La farce est somptueusement servie par une distribution choisie avec soin où chacun trouve idéalement la place qui lui revient, et ce chacun désigne un plateau plutôt pléthorique qui répond à la russité intrinsèque de l’œuvre. Une fois dit qu’en Carlos Iouri Vorobiev aura un rien peiné sur quelques attaques aigues, que Garry Magee accuse un bas-médium trop terne pour imposer son Ferdinand sur un orchestre particulièrement chargé et que la clarté de timbre de Daniil Schtoda campe un Antonio étroitement diaphane qu’on entendrait volontiers un peu plus robuste, aucune réserve ne viendra à l’oreille quant aux voix. On goûte avec plaisir la cohésion des trois Masques, Vassili Efimov, Micha Chelomianski et Marek Kalbus qui incarnent également d’inénarrables bures éthyliques, comme l’autorité sonore de l’Augustin d’Eduard Tsanga. Le chaleureux mezzo-soprano d’Anna Kiknadze mène généreusement le phrasé de la partie de Clara, tandis que l’élégance du chant d’Anastasia Kalagina sert une pétillante Louisa – entendue le mois dernier dans la Résurrection à Pleyel [lire notre chronique du 11 décembre 2010]. Les barbons ne sont pas en reste, avec l’incroyable Jérôme de Brian Galliford, sonore en diable, et ce débonnaire dindon de Mendozza bénéficiant de la basse confortablement projetée de Mikhaïl Kolelishvili. Enfin, Larissa Diadkova campe une parfaite Nourrice d’une immense présence vocale et théâtrale.

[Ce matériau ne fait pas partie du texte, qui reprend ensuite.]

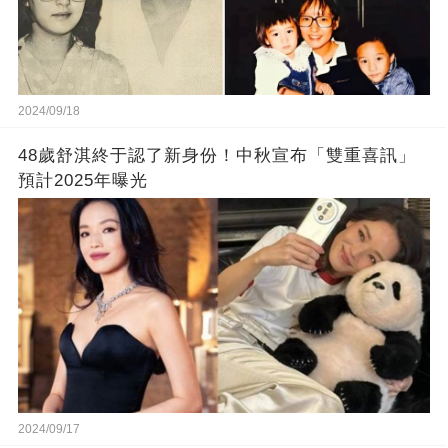
2024/09/18
48歲舒淇終于認了新身份！中秋宣布「雙重喜訊」
預計2025年曝光
2024/09/17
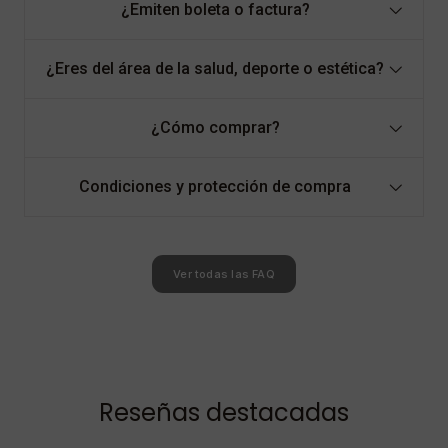
¿Emiten boleta o factura?
¿Eres del área de la salud, deporte o estética?
¿Cómo comprar?
Condiciones y protección de compra
Ver todas las FAQ
Reseñas destacadas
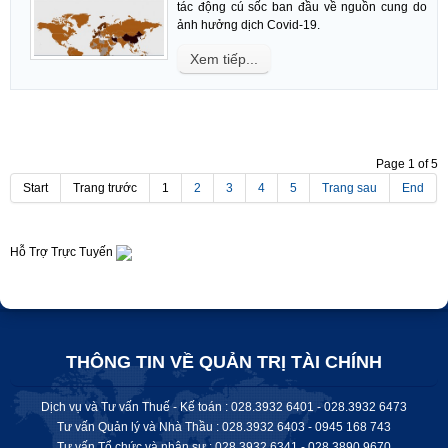
tác động cú sốc ban đầu về nguồn cung do
ảnh hưởng dịch Covid-19.
Xem tiếp...
Page 1 of 5
Start
Trang trước
1
2
3
4
5
Trang sau
End
Hỗ Trợ Trực Tuyến
THÔNG TIN VỀ QUẢN TRỊ TÀI CHÍNH
Dịch vụ và Tư vấn Thuế - Kế toán : 028.3932 6401 - 028.3932 6473
Tư vấn Quản lý và Nhà Thầu : 028.3932 6403 - 0945 168 743
Tư vấn Tổ chức và nhân sự : 028.
3932 6341
-
028.3890 9670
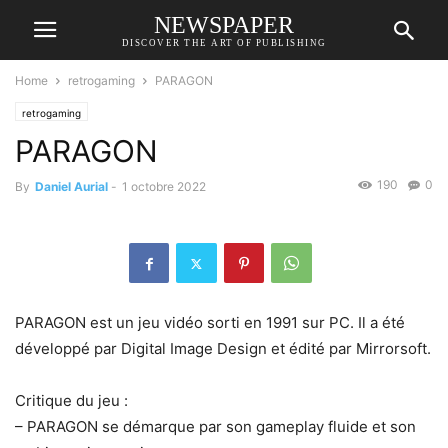
NEWSPAPER
DISCOVER THE ART OF PUBLISHING
Home
retrogaming
PARAGON
retrogaming
PARAGON
190
0
By
Daniel Aurial
-
1 octobre 2022
PARAGON est un jeu vidéo sorti en 1991 sur PC. Il a été
développé par Digital Image Design et édité par Mirrorsoft.
Critique du jeu :
– PARAGON se démarque par son gameplay fluide et son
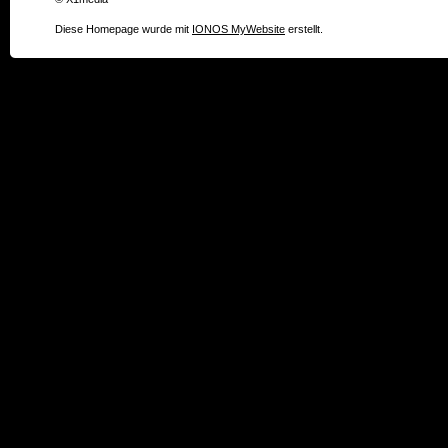
Diese Homepage wurde mit
IONOS MyWebsite
erstellt.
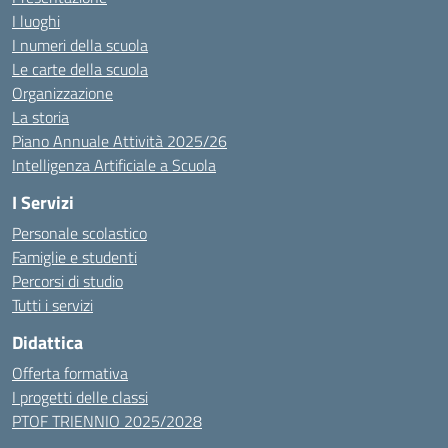
I luoghi
I numeri della scuola
Le carte della scuola
Organizzazione
La storia
Piano Annuale Attività 2025/26
Intelligenza Artificiale a Scuola
I Servizi
Personale scolastico
Famiglie e studenti
Percorsi di studio
Tutti i servizi
Didattica
Offerta formativa
I progetti delle classi
PTOF TRIENNIO 2025/2028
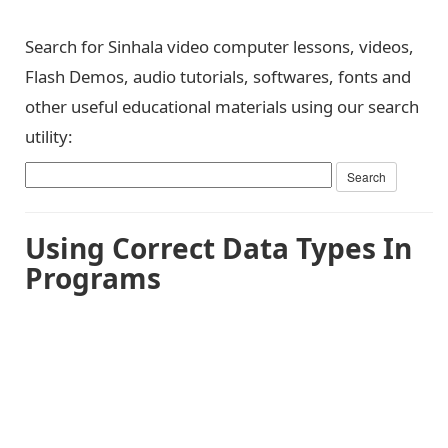
Search for Sinhala video computer lessons, videos,
Flash Demos, audio tutorials, softwares, fonts and
other useful educational materials using our search
utility:
Using Correct Data Types In
Programs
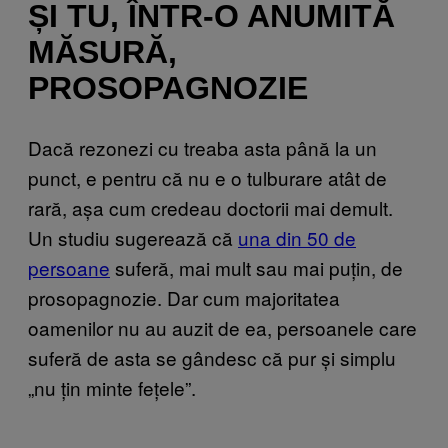
ȘI TU, ÎNTR-O ANUMITĂ
MĂSURĂ,
PROSOPAGNOZIE
Dacă rezonezi cu treaba asta până la un
punct, e pentru că nu e o tulburare atât de
rară, așa cum credeau doctorii mai demult.
Un studiu sugerează că
una din 50 de
persoane
suferă, mai mult sau mai puțin, de
prosopagnozie. Dar cum majoritatea
oamenilor nu au auzit de ea, persoanele care
suferă de asta se gândesc că pur și simplu
„nu țin minte fețele”.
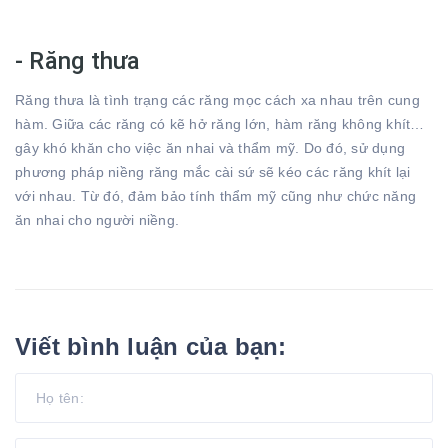
- Răng thưa
Răng thưa là tình trạng các răng mọc cách xa nhau trên cung
hàm. Giữa các răng có kẽ hở răng lớn, hàm răng không khít…
gây khó khăn cho việc ăn nhai và thẩm mỹ. Do đó, sử dụng
phương pháp niềng răng mắc cài sứ sẽ kéo các răng khít lại
với nhau. Từ đó, đảm bảo tính thẩm mỹ cũng như chức năng
ăn nhai cho người niềng.
Viết bình luận của bạn:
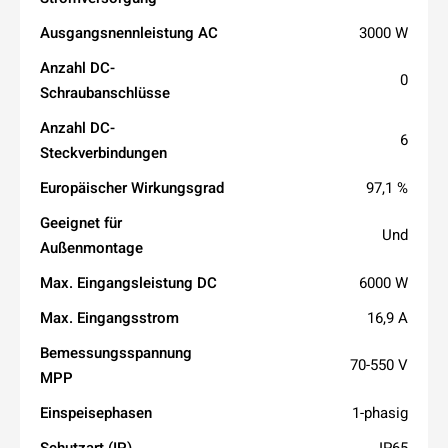
Ausgangsnennleistung AC
3000 W
Anzahl DC-
0
Schraubanschlüsse
Anzahl DC-
6
Steckverbindungen
Europäischer Wirkungsgrad
97,1 %
Geeignet für
Und
Außenmontage
Max. Eingangsleistung DC
6000 W
Max. Eingangsstrom
16,9 A
Bemessungsspannung
70-550 V
MPP
Einspeisephasen
1-phasig
Schutzart (IP)
IP65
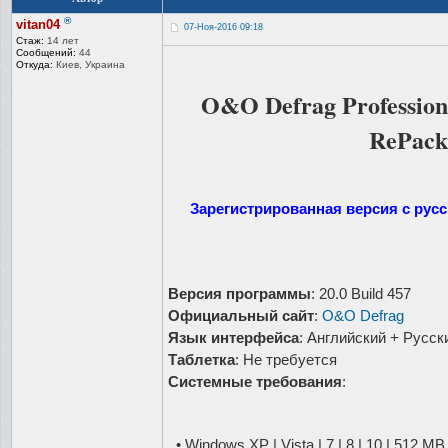
®
vitan04
07-Ноя-2016 09:18
Стаж:
14 лет
Сообщений:
44
Откуда:
Киев, Украина
O&O Defrag Professiona
RePack
Зарегистрированная версия с рус
Версия программы
: 20.0 Build 457
Официальный сайт
:
O&O Defrag
Язык интерфейса
: Английский + Русск
Таблетка
: Не требуется
Системные требования
:
• Windows XP | Vista | 7 | 8 | 10 | 512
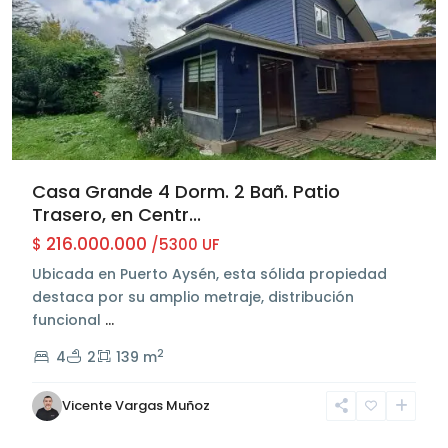
Casa Grande 4 Dorm. 2 Bañ. Patio
Trasero, en Centr...
216.000.000
$
/5300 UF
Ubicada en Puerto Aysén, esta sólida propiedad
destaca por su amplio metraje, distribución
funcional
...
Sector
2
4
2
139 m
Centro
de
Vicente Vargas Muñoz
Aysén
,
Aysén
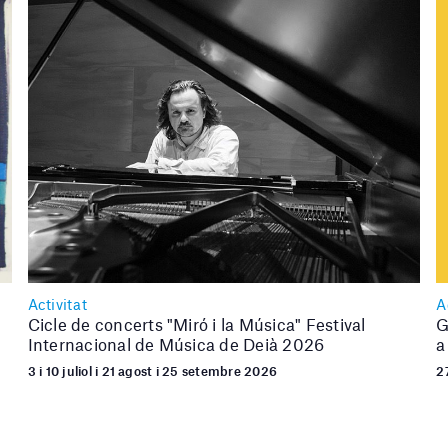
Activitat
A
Cicle de concerts "Miró i la Música" Festival
G
Internacional de Música de Deià 2026
a
3 i 10 juliol i 21 agost i 25 setembre 2026
27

Dans un dispositif scénique judicieusement changeant imaginé par Alison Chitty (qui signe également les costumes), sous les lumières inventives de Paul Lyant, et secondé de Ben Wright pour la chorégraphie, Martin Duncan réalise une mise en scène d’une saine vitalité qui lorgne discrètement vers le théâtre russe du début du XXe siècle par de faux-airs maïakovskiens et vers l’écran muet de Barnet – on pense plus d’une fois à La jeune fille au carton à chapeau (Девушка с коробкой, 1927). Le résultat ? Trois heures de pure joie à ne pas manquer, assurément ! De fait, Les fiançailles au couvent se jouent à Toulouse jusqu’au 19 janvier, la production montant ensuite à Favart à la fin du mois.